**Exercise brief**: Make an exact copy of the records below, excluding images.

§

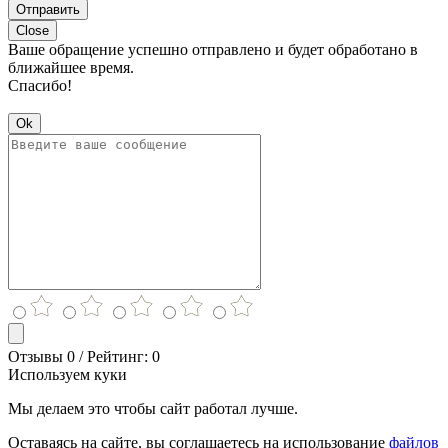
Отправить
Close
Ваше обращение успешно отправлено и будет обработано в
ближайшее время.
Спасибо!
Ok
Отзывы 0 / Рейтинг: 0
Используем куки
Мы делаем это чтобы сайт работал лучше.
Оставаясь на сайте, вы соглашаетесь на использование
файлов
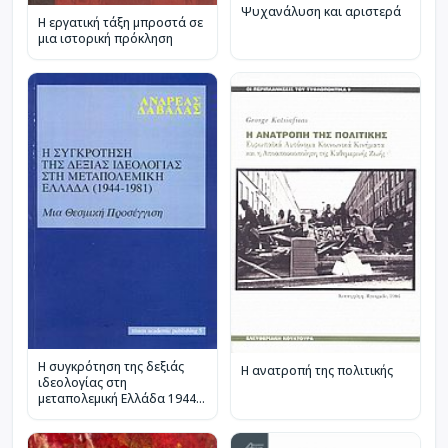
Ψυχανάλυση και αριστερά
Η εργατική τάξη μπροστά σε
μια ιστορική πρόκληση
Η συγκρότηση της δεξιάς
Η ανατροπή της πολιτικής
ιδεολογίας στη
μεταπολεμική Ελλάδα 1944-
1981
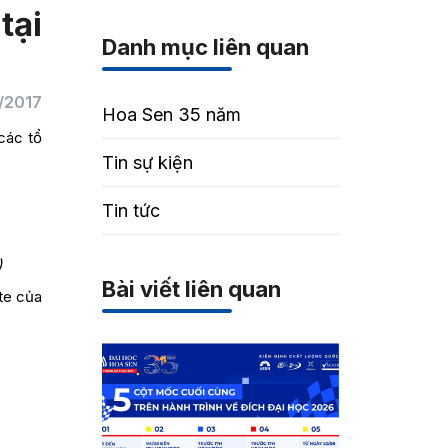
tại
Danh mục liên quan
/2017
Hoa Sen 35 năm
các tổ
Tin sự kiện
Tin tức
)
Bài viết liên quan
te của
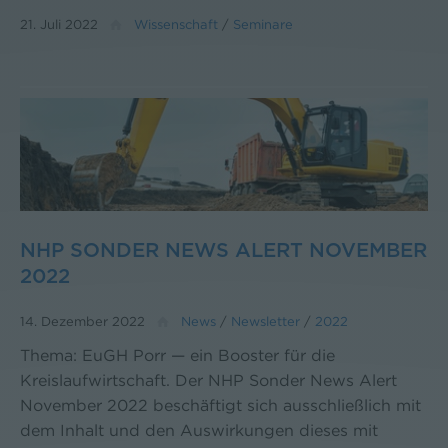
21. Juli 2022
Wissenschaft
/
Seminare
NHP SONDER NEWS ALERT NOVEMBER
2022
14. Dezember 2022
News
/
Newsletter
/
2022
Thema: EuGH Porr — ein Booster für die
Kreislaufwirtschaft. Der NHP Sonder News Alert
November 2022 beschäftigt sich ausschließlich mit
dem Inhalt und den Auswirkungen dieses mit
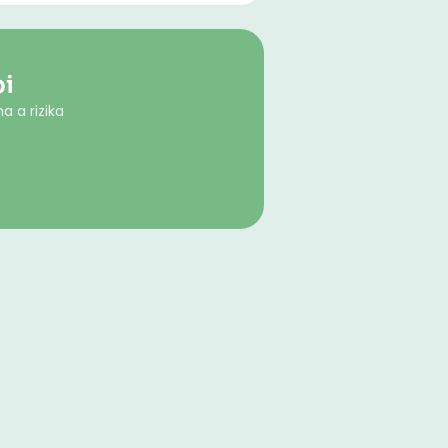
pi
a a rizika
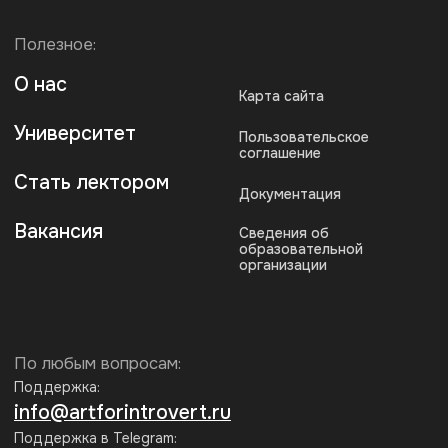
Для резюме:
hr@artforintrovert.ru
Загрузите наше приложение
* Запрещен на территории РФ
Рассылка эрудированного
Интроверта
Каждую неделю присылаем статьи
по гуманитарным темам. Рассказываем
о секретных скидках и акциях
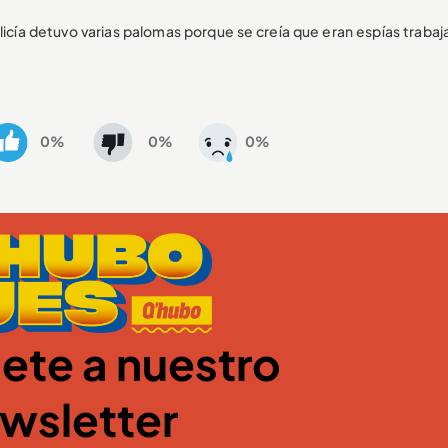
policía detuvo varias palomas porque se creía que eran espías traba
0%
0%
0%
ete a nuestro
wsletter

§

**Response**:
Отправить
Close
Ваше обращение успешно отправлено и будет обработано в
ближайшее время.
Спасибо!
Ok
Отзывы 0 / Рейтинг: 0
Используем куки
Мы делаем это чтобы сайт работал лучше.
Оставаясь на сайте, вы соглашаетесь на использование
файлов
Ψυχανάλυση και αριστερά
Η εργατική τάξη μπροστά σε
μια ιστορική πρόκληση
Η συγκρότηση της δεξιάς
Η ανατροπή της πολιτικής
ιδεολογίας στη
μεταπολεμική Ελλάδα 1944-
1981
tại
Danh mục liên quan
/2017
Hoa Sen 35 năm
các tổ
Tin sự kiện
Tin tức
)
Bài viết liên quan
te của
21. Juli 2022
Wissenschaft
/
Seminare
NHP SONDER NEWS ALERT NOVEMBER
2022
14. Dezember 2022
News
/
Newsletter
/
2022
Thema: EuGH Porr — ein Booster für die
Kreislaufwirtschaft. Der NHP Sonder News Alert
November 2022 beschäftigt sich ausschließlich mit
dem Inhalt und den Auswirkungen dieses mit
pi
a a rizika
Для резюме:
hr@artforintrovert.ru
Загрузите наше приложение
* Запрещен на территории РФ
Рассылка эрудированного
Интроверта
Каждую неделю присылаем статьи
по гуманитарным темам. Рассказываем
о секретных скидках и акциях
policía detuvo varias palomas porque se creía que eran espías traba
0%
0%
0%
ete a nuestro
wsletter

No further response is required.